I Do What I Do
- Author: Raghuram Rajan
- Language: English
- Publisher: HarperCollins India
- Publication date: September 5, 2017
- Publication place: India
- Media type: Print (hardback)
- ISBN: 978-93-5277-014-4

= I Do What I Do =

2017 non-fiction book by Raghuram Rajan

I do what I Do is a non fiction book authored by economist and former Governor of the Reserve Bank of India, Raghuram Rajan published by HarperCollins India in 2017. The book is a collection of speeches delivered by Rajan during his stint as the Governor of the Reserve Bank of India along with his commentary on the economic and political context prevalent at that time.

The book was released on September 5, 2017, and quickly made its way to topping the list of best sellers on Amazon India and Flipkart.

The book has had increased media attention and uptake in part due to Dr.

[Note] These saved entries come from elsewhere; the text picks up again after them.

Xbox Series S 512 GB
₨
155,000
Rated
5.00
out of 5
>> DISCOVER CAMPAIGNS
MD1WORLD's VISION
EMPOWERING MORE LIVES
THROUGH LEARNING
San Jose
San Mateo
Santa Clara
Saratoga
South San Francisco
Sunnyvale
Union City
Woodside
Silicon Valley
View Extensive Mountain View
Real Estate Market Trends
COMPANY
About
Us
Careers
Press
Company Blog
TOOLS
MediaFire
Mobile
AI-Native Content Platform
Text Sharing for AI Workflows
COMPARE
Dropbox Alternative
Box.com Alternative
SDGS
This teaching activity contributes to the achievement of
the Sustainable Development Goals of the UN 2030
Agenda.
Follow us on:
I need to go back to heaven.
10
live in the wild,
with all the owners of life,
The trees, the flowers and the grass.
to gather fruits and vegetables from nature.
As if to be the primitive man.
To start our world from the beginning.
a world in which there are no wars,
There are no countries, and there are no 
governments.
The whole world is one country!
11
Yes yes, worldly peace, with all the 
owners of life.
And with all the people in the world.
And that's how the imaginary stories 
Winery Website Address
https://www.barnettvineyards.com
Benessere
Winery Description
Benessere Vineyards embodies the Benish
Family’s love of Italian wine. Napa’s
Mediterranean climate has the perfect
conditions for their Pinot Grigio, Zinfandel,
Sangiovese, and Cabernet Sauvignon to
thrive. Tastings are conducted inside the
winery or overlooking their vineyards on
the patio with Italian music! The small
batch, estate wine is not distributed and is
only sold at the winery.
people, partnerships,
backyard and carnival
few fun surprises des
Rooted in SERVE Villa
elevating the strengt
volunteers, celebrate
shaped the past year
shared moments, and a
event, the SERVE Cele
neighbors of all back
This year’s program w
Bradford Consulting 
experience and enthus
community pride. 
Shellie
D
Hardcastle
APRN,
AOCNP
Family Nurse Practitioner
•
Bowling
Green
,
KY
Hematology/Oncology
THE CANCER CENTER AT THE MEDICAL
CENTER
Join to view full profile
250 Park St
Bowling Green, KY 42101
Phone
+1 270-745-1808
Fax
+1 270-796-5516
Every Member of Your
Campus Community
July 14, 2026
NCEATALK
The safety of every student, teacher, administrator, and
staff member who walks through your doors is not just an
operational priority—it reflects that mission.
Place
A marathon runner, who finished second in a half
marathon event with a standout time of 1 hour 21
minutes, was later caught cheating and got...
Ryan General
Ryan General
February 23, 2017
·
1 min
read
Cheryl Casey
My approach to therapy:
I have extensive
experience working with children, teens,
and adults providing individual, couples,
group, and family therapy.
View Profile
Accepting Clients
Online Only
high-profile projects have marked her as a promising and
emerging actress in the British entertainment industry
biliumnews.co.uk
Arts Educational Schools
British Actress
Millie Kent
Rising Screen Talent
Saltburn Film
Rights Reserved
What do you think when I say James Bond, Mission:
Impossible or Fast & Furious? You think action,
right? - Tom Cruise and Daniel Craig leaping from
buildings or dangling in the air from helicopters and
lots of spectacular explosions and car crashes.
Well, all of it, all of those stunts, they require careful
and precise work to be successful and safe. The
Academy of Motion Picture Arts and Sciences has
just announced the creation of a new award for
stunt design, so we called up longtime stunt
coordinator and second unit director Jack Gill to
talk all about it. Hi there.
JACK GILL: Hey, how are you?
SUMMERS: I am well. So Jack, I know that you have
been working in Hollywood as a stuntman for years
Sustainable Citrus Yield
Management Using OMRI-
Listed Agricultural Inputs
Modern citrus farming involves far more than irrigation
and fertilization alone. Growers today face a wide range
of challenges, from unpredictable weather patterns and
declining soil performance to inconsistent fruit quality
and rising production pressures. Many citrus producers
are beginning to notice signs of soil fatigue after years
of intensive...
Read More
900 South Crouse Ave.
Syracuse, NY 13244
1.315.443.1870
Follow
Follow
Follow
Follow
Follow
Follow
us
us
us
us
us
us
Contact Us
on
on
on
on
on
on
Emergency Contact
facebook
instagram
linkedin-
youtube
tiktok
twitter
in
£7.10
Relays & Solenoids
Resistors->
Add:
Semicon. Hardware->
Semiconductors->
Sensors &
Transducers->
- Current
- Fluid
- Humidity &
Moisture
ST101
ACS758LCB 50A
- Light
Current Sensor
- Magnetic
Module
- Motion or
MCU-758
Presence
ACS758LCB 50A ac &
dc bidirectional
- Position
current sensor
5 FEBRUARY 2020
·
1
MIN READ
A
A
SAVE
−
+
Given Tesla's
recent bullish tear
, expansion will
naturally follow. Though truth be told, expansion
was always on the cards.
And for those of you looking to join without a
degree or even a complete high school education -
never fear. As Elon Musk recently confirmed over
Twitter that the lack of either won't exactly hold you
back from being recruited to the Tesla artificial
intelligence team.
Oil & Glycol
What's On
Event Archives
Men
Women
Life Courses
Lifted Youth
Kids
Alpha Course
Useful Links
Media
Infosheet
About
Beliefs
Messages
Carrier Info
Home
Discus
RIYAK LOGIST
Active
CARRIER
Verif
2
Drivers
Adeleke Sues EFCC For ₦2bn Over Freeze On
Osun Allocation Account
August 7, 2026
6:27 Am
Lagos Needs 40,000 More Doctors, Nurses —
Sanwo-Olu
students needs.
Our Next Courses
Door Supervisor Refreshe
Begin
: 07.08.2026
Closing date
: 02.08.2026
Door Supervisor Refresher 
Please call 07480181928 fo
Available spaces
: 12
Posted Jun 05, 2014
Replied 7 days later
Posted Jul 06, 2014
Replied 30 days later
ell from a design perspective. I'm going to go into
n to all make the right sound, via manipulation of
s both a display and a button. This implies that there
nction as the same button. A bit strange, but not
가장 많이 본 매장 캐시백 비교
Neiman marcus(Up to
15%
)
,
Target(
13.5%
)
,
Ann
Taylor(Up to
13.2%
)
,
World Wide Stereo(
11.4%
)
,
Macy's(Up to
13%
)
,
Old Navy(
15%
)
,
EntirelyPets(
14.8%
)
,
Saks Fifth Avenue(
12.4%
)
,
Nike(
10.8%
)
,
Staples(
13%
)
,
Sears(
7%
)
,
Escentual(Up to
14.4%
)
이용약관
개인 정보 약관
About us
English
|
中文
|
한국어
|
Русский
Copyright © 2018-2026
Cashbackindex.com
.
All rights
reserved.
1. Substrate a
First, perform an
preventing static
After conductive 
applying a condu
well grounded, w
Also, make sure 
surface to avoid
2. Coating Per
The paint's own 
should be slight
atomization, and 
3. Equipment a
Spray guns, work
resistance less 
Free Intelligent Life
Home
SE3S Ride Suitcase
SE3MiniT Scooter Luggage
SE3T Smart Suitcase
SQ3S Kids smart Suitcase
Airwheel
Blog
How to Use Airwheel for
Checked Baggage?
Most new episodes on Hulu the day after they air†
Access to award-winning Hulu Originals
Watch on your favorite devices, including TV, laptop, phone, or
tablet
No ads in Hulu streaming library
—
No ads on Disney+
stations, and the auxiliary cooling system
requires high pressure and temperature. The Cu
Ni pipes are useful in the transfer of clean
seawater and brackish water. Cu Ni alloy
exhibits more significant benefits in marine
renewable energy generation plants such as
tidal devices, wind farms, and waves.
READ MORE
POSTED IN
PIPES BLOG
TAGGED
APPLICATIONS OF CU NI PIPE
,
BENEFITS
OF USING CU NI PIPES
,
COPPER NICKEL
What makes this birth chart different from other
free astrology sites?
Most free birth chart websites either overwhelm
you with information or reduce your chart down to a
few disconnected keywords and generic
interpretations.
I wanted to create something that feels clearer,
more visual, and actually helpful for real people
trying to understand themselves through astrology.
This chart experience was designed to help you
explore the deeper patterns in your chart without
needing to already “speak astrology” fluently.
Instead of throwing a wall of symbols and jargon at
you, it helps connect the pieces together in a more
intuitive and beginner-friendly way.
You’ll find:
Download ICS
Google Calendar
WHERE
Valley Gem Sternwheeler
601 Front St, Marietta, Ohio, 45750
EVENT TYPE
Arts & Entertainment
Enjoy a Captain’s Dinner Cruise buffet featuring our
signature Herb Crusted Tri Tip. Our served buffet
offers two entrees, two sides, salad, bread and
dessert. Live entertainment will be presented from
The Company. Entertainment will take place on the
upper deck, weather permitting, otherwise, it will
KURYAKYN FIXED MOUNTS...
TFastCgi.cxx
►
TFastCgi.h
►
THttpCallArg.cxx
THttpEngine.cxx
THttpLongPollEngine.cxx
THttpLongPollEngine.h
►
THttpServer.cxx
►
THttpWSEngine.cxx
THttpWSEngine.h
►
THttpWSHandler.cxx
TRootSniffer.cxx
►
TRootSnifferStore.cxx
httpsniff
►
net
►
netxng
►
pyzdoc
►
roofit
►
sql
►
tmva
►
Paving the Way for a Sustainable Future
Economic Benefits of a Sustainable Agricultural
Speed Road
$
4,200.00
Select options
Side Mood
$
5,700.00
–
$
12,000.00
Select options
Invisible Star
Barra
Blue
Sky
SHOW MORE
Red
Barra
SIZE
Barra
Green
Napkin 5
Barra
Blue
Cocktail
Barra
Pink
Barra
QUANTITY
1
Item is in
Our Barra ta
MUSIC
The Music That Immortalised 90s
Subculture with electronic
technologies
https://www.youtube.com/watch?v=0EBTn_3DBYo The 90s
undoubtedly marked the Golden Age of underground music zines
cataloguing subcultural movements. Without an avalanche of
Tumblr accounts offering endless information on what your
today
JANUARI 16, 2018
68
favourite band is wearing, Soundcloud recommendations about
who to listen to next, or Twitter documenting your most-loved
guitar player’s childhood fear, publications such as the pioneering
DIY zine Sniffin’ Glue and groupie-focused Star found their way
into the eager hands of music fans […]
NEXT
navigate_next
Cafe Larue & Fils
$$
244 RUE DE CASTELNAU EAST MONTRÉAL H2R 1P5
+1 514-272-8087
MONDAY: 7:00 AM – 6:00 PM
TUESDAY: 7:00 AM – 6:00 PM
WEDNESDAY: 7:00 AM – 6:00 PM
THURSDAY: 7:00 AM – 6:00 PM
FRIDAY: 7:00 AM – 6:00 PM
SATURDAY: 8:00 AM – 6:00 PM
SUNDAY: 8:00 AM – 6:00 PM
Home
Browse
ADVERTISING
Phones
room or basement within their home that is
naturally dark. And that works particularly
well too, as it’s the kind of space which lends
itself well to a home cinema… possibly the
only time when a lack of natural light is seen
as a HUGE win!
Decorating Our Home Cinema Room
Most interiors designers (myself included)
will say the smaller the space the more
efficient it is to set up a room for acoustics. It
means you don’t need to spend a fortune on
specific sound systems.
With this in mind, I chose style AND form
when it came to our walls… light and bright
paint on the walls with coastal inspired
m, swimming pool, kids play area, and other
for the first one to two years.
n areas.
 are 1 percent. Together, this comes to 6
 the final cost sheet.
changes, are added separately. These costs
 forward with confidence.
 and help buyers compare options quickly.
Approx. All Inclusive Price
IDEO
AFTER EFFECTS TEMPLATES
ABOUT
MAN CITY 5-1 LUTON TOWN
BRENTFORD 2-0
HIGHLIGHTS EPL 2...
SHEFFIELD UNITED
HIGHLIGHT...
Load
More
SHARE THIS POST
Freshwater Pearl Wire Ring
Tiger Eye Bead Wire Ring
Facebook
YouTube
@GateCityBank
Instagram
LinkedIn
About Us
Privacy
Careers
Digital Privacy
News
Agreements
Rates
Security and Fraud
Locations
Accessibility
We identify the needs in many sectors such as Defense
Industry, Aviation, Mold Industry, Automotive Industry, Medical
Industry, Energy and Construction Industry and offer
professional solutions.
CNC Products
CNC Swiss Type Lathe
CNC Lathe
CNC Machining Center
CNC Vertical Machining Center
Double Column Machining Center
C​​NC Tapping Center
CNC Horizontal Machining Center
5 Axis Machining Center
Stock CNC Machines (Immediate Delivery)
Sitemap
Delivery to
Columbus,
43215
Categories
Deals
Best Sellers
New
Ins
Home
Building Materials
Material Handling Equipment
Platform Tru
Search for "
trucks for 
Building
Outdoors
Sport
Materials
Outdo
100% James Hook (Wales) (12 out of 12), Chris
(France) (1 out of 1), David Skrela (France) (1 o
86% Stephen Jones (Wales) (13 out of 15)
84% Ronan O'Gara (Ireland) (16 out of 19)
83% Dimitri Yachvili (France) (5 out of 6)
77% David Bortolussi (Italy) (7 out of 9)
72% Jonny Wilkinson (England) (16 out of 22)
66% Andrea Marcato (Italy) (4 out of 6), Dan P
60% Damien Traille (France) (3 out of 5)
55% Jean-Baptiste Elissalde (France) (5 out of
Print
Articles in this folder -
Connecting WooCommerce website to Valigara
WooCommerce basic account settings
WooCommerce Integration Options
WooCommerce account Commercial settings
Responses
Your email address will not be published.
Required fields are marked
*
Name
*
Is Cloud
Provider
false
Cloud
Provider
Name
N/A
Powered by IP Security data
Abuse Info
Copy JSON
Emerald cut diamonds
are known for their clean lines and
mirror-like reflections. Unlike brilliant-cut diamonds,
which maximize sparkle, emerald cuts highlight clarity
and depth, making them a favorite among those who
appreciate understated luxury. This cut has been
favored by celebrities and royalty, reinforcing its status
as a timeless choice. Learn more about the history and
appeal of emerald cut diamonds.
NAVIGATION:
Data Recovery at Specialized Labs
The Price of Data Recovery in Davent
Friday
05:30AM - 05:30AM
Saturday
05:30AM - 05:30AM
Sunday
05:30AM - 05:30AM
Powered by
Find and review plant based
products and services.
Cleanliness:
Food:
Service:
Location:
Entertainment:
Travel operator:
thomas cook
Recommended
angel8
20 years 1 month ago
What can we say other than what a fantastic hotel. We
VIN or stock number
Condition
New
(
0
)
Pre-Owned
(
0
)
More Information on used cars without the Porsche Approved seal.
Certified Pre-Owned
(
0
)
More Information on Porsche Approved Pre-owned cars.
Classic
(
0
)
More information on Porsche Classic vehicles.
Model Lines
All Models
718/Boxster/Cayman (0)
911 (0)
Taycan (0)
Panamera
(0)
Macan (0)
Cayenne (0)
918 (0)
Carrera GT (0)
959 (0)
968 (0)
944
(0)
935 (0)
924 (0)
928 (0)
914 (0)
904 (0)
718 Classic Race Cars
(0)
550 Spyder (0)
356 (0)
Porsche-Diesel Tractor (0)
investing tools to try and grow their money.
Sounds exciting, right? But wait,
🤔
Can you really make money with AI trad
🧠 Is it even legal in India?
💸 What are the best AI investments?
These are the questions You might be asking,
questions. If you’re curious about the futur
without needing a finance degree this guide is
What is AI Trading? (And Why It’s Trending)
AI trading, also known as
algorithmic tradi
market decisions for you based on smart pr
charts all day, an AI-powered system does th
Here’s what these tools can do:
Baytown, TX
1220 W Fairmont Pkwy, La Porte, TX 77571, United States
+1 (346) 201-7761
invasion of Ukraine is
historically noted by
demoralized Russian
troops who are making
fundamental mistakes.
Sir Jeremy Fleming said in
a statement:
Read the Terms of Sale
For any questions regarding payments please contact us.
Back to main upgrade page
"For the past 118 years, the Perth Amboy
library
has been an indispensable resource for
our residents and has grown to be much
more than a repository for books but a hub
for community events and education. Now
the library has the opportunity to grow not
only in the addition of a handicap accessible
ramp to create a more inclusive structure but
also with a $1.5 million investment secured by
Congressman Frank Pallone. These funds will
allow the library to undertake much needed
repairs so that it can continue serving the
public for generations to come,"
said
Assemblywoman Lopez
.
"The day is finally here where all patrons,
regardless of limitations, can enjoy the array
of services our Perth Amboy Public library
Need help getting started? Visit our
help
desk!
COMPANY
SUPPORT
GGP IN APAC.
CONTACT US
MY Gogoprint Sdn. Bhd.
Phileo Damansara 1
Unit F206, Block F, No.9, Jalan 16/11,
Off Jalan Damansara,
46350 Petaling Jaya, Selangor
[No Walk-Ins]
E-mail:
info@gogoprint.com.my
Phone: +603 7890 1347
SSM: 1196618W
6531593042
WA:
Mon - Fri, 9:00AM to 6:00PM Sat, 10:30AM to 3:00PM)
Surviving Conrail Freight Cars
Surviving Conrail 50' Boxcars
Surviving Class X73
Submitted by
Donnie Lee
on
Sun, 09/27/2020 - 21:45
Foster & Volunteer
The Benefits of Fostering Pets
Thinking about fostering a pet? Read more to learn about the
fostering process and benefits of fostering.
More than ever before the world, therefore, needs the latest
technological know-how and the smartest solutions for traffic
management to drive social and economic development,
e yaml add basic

Rajan's much respected views on the economy and the political climate, but, also because of Rajan's view on the demonetization exercise undertaken by the Government of India in October 2016. The demonetization exercise had mixed views from economists, with a majority (including Rajan) subscribing to the view that the short term pains inflicted would not justify any purported longer term gains. With that said, Dr Rajan himself is of the view that the data available currently is not fully substantive to determine if the program could be deemed a success. He has further gone on to call that rather than demonetization as an exercise, better end to end income and asset tracking mechanisms, including the usage of biometric systems such as Aadhaar will be instrumental in battling 'black money'.